Catholic university teaches 'transphobia' and 'fatphobia' are products of racism perpetuated through religion
Facilitators will make the case that systems of oppression have been implemented through wide-ranging systems, such as religion, eating disorder treatment, and toxic masculinity.
A Catholic Connecticut university is teaching students that supposed societal problems of “fatphobia” and “transphobia” are actually rooted in racism and perpetuated by social institutions like religion.
The seminar, titled “Racism’s Intersectional Impact on Agency & Liberation” is part of Sacred Heart University’s “Continuing Conversations in Antiracism” workshop series, which seeks to tie racism to various forms of oppression and perceived oppression.

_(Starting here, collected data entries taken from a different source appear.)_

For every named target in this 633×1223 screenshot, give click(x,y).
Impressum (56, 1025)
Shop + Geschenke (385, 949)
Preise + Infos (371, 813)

The “Continuing Conversations” program is a monthly lecture series offered by Sacred Heart since November 2022 featuring various faculty members, community practitioners in social work, and “other advocates for social and racial justice,” according to the description page.
Those who attend the series will be able to “[r]ecognize and clearly identify institutional barriers experienced by historically marginalized and underrepresented students and faculty” and “[f]oster an environment where allyship groups, collaborative projects and initiatives may be established and potentially funded,” among other learning goals.
“Racism’s Intersectional Impact on Agency & Liberation” is set to take place on Wednesday, July 26, and “will explore the ways that systemic racism creates, co-creates and perpetuates all intersectional forms of oppression and marginalization by systematically limiting access to the agency, autonomy, opportunity, health, information and even pleasure necessary to dismantle oppressive systems.” These “oppressive systems” include
The 90 minute seminar will teach students how other forms of “oppression”–including “transphobia,” “fatphobia,” ableism, and ageism– stem from racism and have been implemented through wide-ranging systems, such as religion, eating disorder treatment, and “toxic masculinity.”
Students will be trained to examine “the ways we experience white supremacist thinking internally.”
One of the presenters for the workshop will be Wednesdae Reim Ifrach, a “Non-Binary Art Therapist & Body Liberation Activist,” according to the presenter’s LinkedIn page. Ifrasch’s bio describes the presenter’s specialties as including “gender-affirming care, fat and body activism, intersectional social justice, complex trauma, and eating disorder treatment.”
Academics frequently assert that “fatphobia” and other similar concerns stem from a foundation of racism. In 2021, Campus Reform reported that Winthrop University, in an Instagram post, said that “diet culture” and “weight stigma” found their root in “racism and anti-Blackness.”
Other notable workshops offered during the “Continuing Conversations” series touch on topics such as implicit bias, anti-racist relationships, and indoctrinated biases.
Campus Reform contacted all parties mentioned for comment. This story will be updated accordingly.